The contents of update.xml might look like this:

<update>
  <add>
    <doc>
      <field name="lux_uri">/doc/hello.xhtml</field>
      <field name="lux_xml"><![CDATA[<html>
         <head><title>Hello, World</title></head>
         <body>Hello, World!</body>
      </html>]]></field>
    </doc>
  </add>
</update>

using XQuery

The lux:insert() function inserts a document into the active Solr core (or into an embedded Lucene index if you are using Lux as an extension to a Java program). Following the Solr/Lucene persistence model, you must issue a lux:commit() in order for inserted documents to be committed to the index and made visible to future queries (note: this area is in flux. We have an open issue to apply automatic commits, and also to delay committing until a query is complete in order to respect XQuery/XSLT semantics).

But where will these documents come from? You can read files using the doc() function with a “file:” URI. You can use the provided EXPath HTTP extension module to read documents via HTTP. Once you have the documents in memory, you can process them and then insert them to Lux.

Linux service setup

Linux init scripts, both for sysV setups and for the newer upstart mechanism used by Ubuntu, are provided in the etc/init folder. You should be able to copy these into the relevant directory on your system (/etc/init.d for sys V systems, and /etc/init for upstart), and for sys V init, enable the service using chkconfig.

Lux library only

If you are a Lucene user, but do not use Solr, you can still use Lux as a means of indexing XML content and querying it using XQuery, since Lux provides a Lucene-only API and its dependencies on Solr only arise in the service of Solr request handlers. Similarly, if you are Saxon user and want to use Saxon to execute queries against a persistent indexed data store, you can use Lux to do that without needing Solr.

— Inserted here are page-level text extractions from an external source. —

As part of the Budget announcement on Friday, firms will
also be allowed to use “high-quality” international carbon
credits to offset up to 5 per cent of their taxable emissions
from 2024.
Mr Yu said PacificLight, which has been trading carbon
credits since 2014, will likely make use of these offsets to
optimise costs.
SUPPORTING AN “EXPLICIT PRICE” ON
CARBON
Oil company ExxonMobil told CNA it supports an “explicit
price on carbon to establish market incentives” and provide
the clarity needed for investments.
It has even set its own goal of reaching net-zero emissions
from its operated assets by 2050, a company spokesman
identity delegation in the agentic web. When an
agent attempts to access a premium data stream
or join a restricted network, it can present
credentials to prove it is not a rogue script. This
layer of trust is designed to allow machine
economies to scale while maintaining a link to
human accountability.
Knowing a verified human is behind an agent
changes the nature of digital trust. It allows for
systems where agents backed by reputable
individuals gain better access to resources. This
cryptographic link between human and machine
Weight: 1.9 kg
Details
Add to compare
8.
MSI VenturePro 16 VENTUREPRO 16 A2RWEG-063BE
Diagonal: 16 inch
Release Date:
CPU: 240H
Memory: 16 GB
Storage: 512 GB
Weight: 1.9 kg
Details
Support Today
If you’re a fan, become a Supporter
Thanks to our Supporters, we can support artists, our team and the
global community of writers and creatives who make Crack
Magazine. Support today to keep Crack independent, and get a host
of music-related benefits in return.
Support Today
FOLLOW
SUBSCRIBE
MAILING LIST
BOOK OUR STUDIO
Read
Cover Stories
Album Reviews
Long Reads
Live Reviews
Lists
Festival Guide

In these cases, you would embed Lux in your application by placing the Lux jar file (and its dependencies) on your classpath; then you could make use of its Java API.

EXPath Package Manager

Lux is distributed with a copy of the EXPath package manager, which enables loading of standardized extensions to the XPath function library. The app server is configured to initialize the package manager, and will load any modules in the EXPath repository. It comes with two modules installed: an HTTP client and a Zip file access module.

If you use the Lux library in some other environment, and you also want to make use of EXPath modules, you would need to add the EXPath (for Saxon) package manager jars to your classpath, create an EXPath repository, install the extension jars to that repository, and install the extensions you want into the repository. The EXPath jars are available from the EXPath site, and are also distributed as part of the Lux app server bundle.

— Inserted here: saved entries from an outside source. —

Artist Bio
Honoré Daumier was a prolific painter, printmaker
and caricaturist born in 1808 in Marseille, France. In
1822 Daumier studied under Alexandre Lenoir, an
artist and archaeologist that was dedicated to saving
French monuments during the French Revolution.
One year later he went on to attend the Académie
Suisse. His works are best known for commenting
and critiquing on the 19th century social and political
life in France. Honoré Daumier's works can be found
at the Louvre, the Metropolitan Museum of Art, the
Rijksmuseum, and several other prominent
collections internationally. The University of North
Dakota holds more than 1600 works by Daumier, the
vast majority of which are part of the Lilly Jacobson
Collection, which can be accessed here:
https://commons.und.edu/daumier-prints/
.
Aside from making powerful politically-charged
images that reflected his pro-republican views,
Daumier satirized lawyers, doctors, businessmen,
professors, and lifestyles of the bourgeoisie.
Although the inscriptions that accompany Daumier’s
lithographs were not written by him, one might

To activate the EXPath extensions, you must provide the location of the repo as the value of the system property “org.expath.pkg.saxon.repo”.

Lux source code

The source distribution comes with Maven project files and Eclipse .project files, so it is easiest to build it using those tools. As usual, “mvn package” will compile all the source code, run all the unit tests, and build the various artifacts. “mvn assembly:single” builds distribution bundles.

Maven distribution

Java developers wishing to embed Lux may depend on the Lux library using Maven dependency declarations. It is available on Maven central using the groupID “org.luxdb” and the artifactId “lux”.